2. The method recited in claim 9, wherein at least one backbone amide group necessary for the interaction with the N-intein is a Gly residue or an Ala residue.

3. The method recited in claim 2, wherein the Gly residue is residue 6, 11, 19 and/or 31.

4. The method recited in claim 3, wherein the Ala residue is residue 29, 32, 34, and/or 35.

5. The method recited in claim 9, wherein the functional side-chain necessary for the interaction with the N-intein is an Asp, Asn, or Gln residue.

6. The method recited in claim 5, wherein the Asp residue is residue 17 and/or 23.

7. The method recited in claim 5, wherein the Asn residue is residue 25, 30 and/or 36.

8. The method recited in claim 5, wherein the Gln residue is residue 13 and/or 22.

9. The method recited in claim 1, wherein the split C-intein/N-intein is has a structure equivalent to the DnaE intein from Synechocystis sp. PCC6803.

10. The method recited in claim 1, wherein the surface is gold or Si-based.

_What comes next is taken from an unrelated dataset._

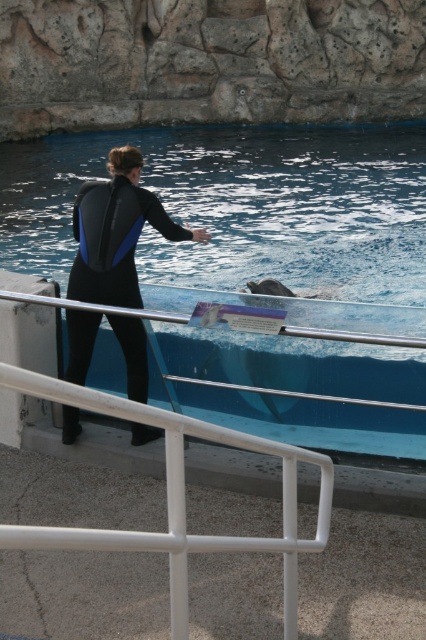 You are a visitor at the marine park and want to take a photo of the black neoprene wetsuit at center without the blue smooth pool at center blocking the view. Is this possible given their positions?

The black neoprene wetsuit at center is behind the blue smooth pool at center, so taking a clear photo of the black neoprene wetsuit at center without the blue smooth pool at center blocking the view would not be possible as the pool is in front of it.

You are a visitor at the marine park and want to take a photo of the dolphin in the blue smooth pool at center. Where should you position yourself to ensure the dolphin is clearly visible through the glass barrier?

The blue smooth pool at center is located at point (245,214), so you should position yourself directly in front of this coordinate to get a clear view of the dolphin through the glass barrier.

11. The method recited in claim 1, further comprising: using UV-light to remove the 2-nitrobenzyl-based protecting group in order to activate the immobilized the C-intein polypeptide.

12. The method recited in claim 11, wherein the source of UV-light is a 10 μW pulse of a 354-nm UV light.

13. The method recited in claim 9, wherein the surface is gold or Si-based.

14. The method recited in claim 9, further comprising: using UV-light to remove the 2-nitrobenzyl-based protecting group in order to activate the immobilized the C-intein polypeptide.

15. The method recited in claim 14, wherein the source of UV-light is a 10 μW pulse of a 354-nm UV light.